• Lire Sholem Aleykhem en temps de confinement
    https://www.en-attendant-nadeau.fr/2020/04/29/lire-aleykhem

    L’évocation du milieu interlope du théâtre juif à ses débuts passe par l’accumulation de péripéties plus ou moins vraisemblables, qui tout en maintenant un substrat réaliste rappellent constamment le roman populaire ou le roman-feuilleton, avec ses scènes mouvementées et ses aventures en cascade : arrivée du théâtre ambulant dans la bourgade juive, qui vient enchanter la vie quotidienne et provoque la fuite ou l’enlèvement rocambolesques des deux jeunes héros, ces « étoiles vagabondes » qui, comme dans la légende, s’attirent invinciblement sans jamais se rejoindre ; voyages initiatiques qui éprouvent la vocation artistique à l’aune du desserrement des restrictions de la vie traditionnelle ; accomplissement de l’art, payé au prix fort de la solitude, des trahisons amoureuses et de la culpabilité induite par le processus de rupture. Condensé par la fantaisie carnavalesque et le foisonnement du « roman comique », c’est tout le douloureux apprentissage de la modernité et de l’acquisition de l’individualité émancipée au crible de l’expérience personnelle qui est symbolisé de façon transposée à travers la verve romanesque. À la suite du processus d’émigration outre-Atlantique, la description se fait de plus en plus satirique, à mesure que la perte de l’innocence accompagne le dévoiement de l’idéalisme initial, traduisant la dégradation des valeurs par les compromissions de l’art naïf de l’origine, au profit de la marchandisation des talents, annonçant déjà le futur star-system hollywoodien et dénonçant la médiocrité du répertoire et des performances artistiques.
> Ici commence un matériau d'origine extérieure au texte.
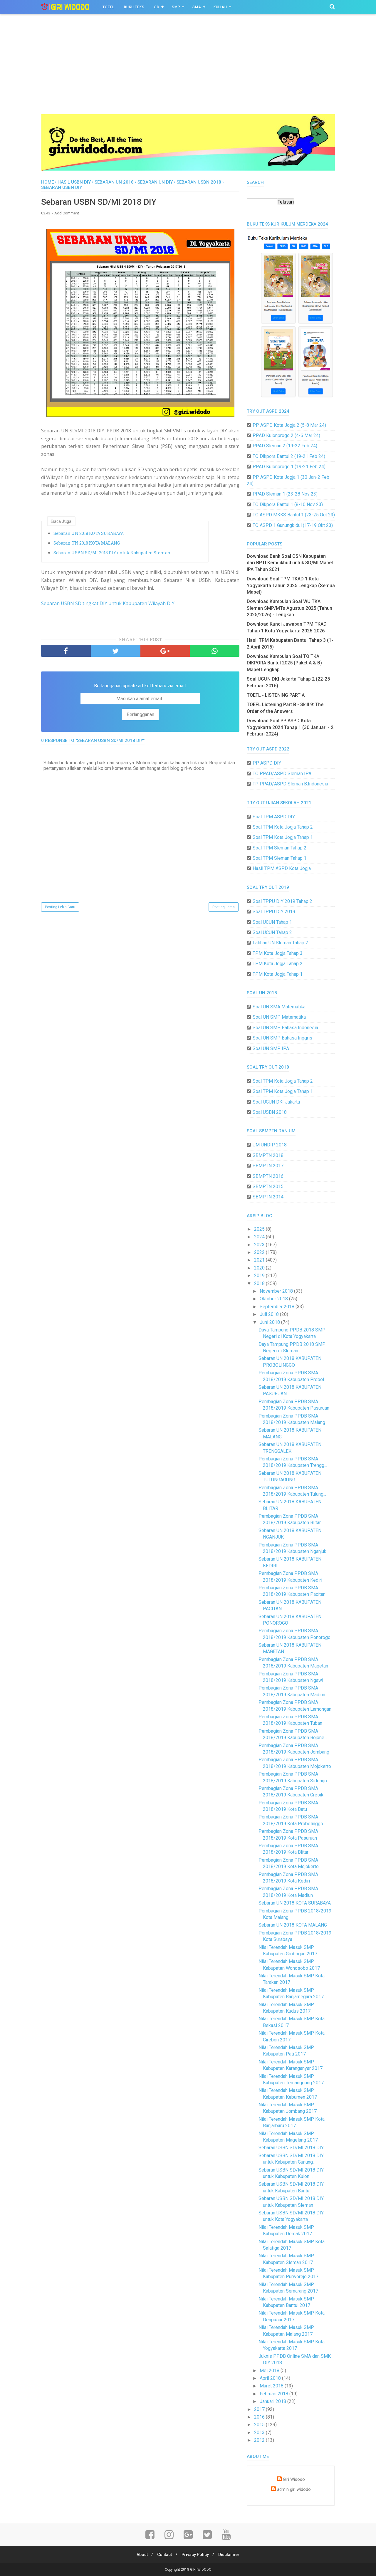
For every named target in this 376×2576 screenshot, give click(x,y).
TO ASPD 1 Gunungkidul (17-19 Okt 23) (293, 525)
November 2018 (277, 1291)
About (139, 2554)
Sholem Aleykhem, lui-même peu satisfait de ses deux séjours américains (la Première Guerre mondiale le contraint à revenir y passer les dernières années de sa vie), n’a de cesse de montrer l’envers du rêve émigrant et pastiche avec ironie le melting pot linguistique et l’abâtardissement de la langue et des coutumes du Vieux Monde.